I have yet to find the optimal way. There are two and half solution, none of them are flawless.
1. vbroadcasti128 ymm0, qword ptr [...]
Second operand is a memory type, perfect for loading global constants while saving 16 bytes, but not if you already have the source in a xmm register. Why there is no register to register form? Even the intrinsic takes a value type, which the compiler has to save first, to reload, crazy.
2. cast xmm0 to ymm0, vinserti128 ymm0, ymm0, xmm0, 1
That looks to be the obvious choice, but when you think about it, it's a RAW dependency, whatever you were doing with the register has to be computed first to execute the insert. There is an option to use a second register, which you can vpxor with itself first and insert into that one twice, to both lanes, not sure if it's worth it.
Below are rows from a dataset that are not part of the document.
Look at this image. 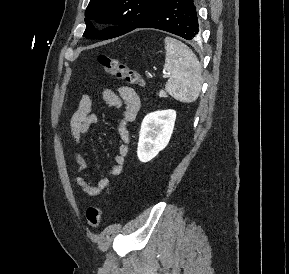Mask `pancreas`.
Returning a JSON list of instances; mask_svg holds the SVG:
<instances>
[{
  "label": "pancreas",
  "mask_w": 289,
  "mask_h": 274,
  "mask_svg": "<svg viewBox=\"0 0 289 274\" xmlns=\"http://www.w3.org/2000/svg\"><path fill=\"white\" fill-rule=\"evenodd\" d=\"M159 96L160 97H166V93L164 91H160Z\"/></svg>",
  "instance_id": "cf45deb5"
}]
</instances>
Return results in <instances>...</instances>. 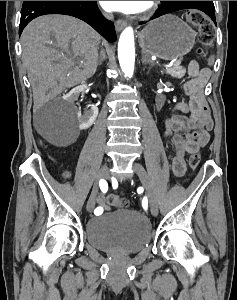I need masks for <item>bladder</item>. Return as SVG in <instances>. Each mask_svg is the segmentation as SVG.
<instances>
[{"mask_svg": "<svg viewBox=\"0 0 237 300\" xmlns=\"http://www.w3.org/2000/svg\"><path fill=\"white\" fill-rule=\"evenodd\" d=\"M86 239L96 249L116 254H134L151 241L152 227L147 217L133 210H118L91 217Z\"/></svg>", "mask_w": 237, "mask_h": 300, "instance_id": "31cf9c89", "label": "bladder"}]
</instances>
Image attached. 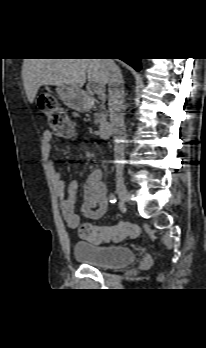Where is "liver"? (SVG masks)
Returning a JSON list of instances; mask_svg holds the SVG:
<instances>
[{"label": "liver", "mask_w": 206, "mask_h": 348, "mask_svg": "<svg viewBox=\"0 0 206 348\" xmlns=\"http://www.w3.org/2000/svg\"><path fill=\"white\" fill-rule=\"evenodd\" d=\"M22 78L28 101L33 103L42 85L80 90L88 79L105 86L108 69L103 59H24Z\"/></svg>", "instance_id": "1"}]
</instances>
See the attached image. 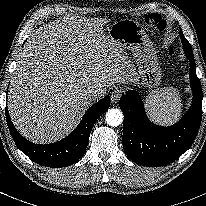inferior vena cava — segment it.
Returning <instances> with one entry per match:
<instances>
[{
	"mask_svg": "<svg viewBox=\"0 0 206 206\" xmlns=\"http://www.w3.org/2000/svg\"><path fill=\"white\" fill-rule=\"evenodd\" d=\"M106 94L105 90H93L89 94V99L93 102L100 100Z\"/></svg>",
	"mask_w": 206,
	"mask_h": 206,
	"instance_id": "1",
	"label": "inferior vena cava"
}]
</instances>
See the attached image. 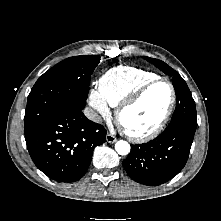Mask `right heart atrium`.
<instances>
[{
    "mask_svg": "<svg viewBox=\"0 0 221 221\" xmlns=\"http://www.w3.org/2000/svg\"><path fill=\"white\" fill-rule=\"evenodd\" d=\"M89 104L96 112V119L107 118L110 114L108 105L96 90H91L89 93Z\"/></svg>",
    "mask_w": 221,
    "mask_h": 221,
    "instance_id": "obj_1",
    "label": "right heart atrium"
}]
</instances>
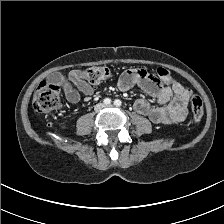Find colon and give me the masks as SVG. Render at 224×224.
Returning <instances> with one entry per match:
<instances>
[{"instance_id":"5ec220e1","label":"colon","mask_w":224,"mask_h":224,"mask_svg":"<svg viewBox=\"0 0 224 224\" xmlns=\"http://www.w3.org/2000/svg\"><path fill=\"white\" fill-rule=\"evenodd\" d=\"M159 77L166 82H171L173 77L171 73L164 68L157 70ZM82 77L92 85L99 84L111 78L112 72L104 66H91L84 69ZM60 102V88L56 84L42 82L37 87L33 97V107L38 113H48L57 108ZM190 107L192 119L199 122L203 116V101L199 95H192L190 98Z\"/></svg>"}]
</instances>
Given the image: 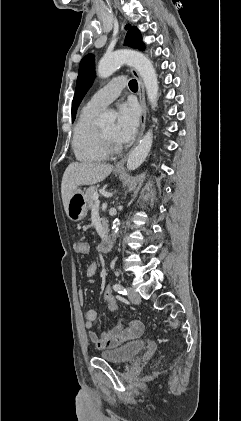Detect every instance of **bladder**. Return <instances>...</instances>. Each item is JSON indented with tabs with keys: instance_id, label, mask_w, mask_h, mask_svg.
<instances>
[{
	"instance_id": "31cf9c89",
	"label": "bladder",
	"mask_w": 241,
	"mask_h": 421,
	"mask_svg": "<svg viewBox=\"0 0 241 421\" xmlns=\"http://www.w3.org/2000/svg\"><path fill=\"white\" fill-rule=\"evenodd\" d=\"M145 348L144 340H135L115 349L103 351L100 353V357L110 363L124 364L133 360Z\"/></svg>"
}]
</instances>
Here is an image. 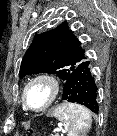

3. cast xmm0 to ymm0, vperm2i128 ymm0, ymm0, ymm0, 0
Unless there is some kind of smart checking for this instruction, whether it overwrites both lanes, this is also a dependent one, same problem as with vinserti128.
On a second thought, insert/permute uses the same register as the source, so it has to wait for the result anyway. Which one would you recommend to use? Can they execute parallel at different ports?
Even the intrinsic takes a value type, which the compiler has to save first, to reload, crazy.
I just compiled a very simple example using _mm256_broadcastsi128_si256 with the latest Intel compiler and it looks better than what you describe (which compiler are you using btw?) but the result is quite strange (*):
vinserti128 ymm2, ymm1, xmm1, 1
it looks like a sensible choice since ymm2 is completely overwritten by this call (no partial register update issue)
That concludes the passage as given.